*** Opening of Dataset records ***

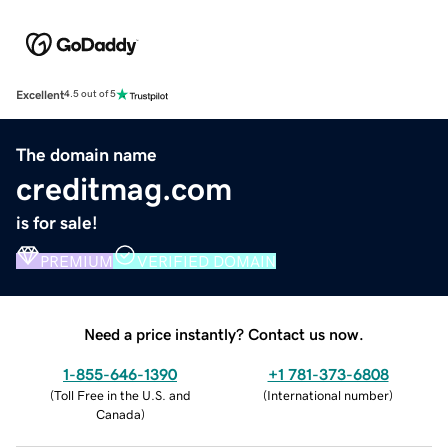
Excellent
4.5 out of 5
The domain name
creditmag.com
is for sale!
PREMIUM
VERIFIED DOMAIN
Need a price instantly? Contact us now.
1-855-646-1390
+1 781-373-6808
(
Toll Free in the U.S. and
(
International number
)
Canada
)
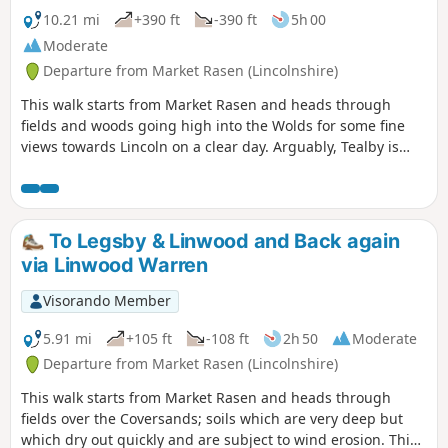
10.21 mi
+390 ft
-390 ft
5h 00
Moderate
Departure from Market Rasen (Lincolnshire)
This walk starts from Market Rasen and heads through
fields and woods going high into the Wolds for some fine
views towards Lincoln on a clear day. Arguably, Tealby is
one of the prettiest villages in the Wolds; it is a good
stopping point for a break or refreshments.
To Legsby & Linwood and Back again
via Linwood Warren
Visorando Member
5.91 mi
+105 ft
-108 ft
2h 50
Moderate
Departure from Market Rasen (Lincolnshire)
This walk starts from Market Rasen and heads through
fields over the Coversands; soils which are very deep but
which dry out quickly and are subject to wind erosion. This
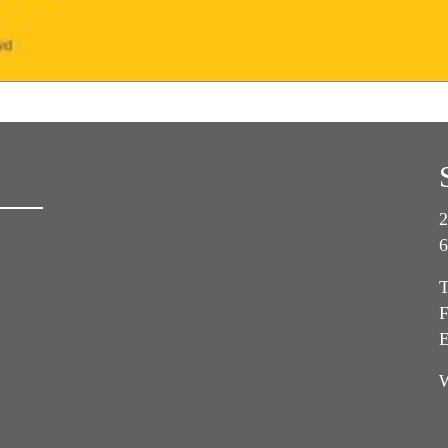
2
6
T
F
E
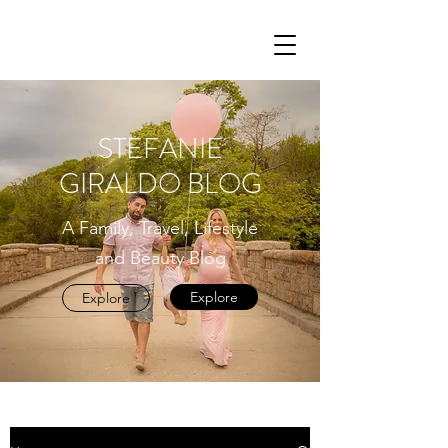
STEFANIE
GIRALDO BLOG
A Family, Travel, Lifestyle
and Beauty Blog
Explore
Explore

*** Close of Dataset records ***
*** Opening of Dataset records ***

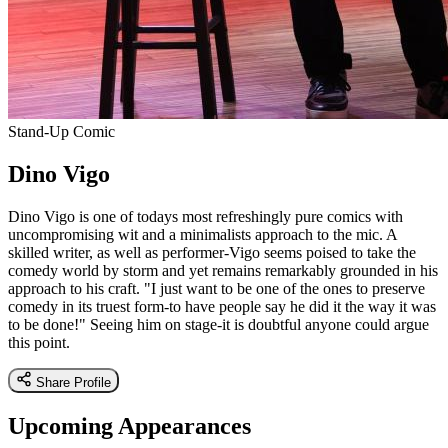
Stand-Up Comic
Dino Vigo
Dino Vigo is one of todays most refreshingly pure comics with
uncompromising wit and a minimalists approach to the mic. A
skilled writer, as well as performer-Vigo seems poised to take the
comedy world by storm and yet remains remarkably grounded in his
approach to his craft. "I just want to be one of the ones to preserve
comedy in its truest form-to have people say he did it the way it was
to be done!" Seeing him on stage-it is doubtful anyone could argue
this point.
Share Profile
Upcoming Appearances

*** Close of Dataset records ***

**Directions for this task:** All that is wanted is an exact copy of the lines above from the one with "uncompromising wit and" through the one with "Upcoming Appearances", with both ends included.

**Exercise result:**
uncompromising wit and a minimalists approach to the mic. A
skilled writer, as well as performer-Vigo seems poised to take the
comedy world by storm and yet remains remarkably grounded in his
approach to his craft. "I just want to be one of the ones to preserve
comedy in its truest form-to have people say he did it the way it was
to be done!" Seeing him on stage-it is doubtful anyone could argue
this point.
Share Profile
Upcoming Appearances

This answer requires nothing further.